Work required: What lines in the records below mention "직접적으로"? List them all.

(Page-level text extractions)
□ □ □ □

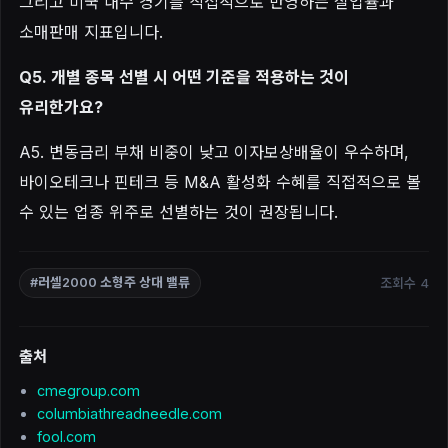
그리고 미국 내수 경기를 직접적으로 반영하는 실업률과
소매판매 지표입니다.
Q5. 개별 종목 선별 시 어떤 기준을 적용하는 것이
유리한가요?
A5. 변동금리 부채 비중이 낮고 이자보상배율이 우수하며,
바이오테크나 핀테크 등 M&A 활성화 수혜를 직접적으로 볼
수 있는 업종 위주로 선별하는 것이 권장됩니다.
조회수 4
#러셀2000 소형주 상대 밸류
출처
cmegroup.com
columbiathreadneedle.com
fool.com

□ □ □ □

Expected answer:
그리고 미국 내수 경기를 직접적으로 반영하는 실업률과
바이오테크나 핀테크 등 M&A 활성화 수혜를 직접적으로 볼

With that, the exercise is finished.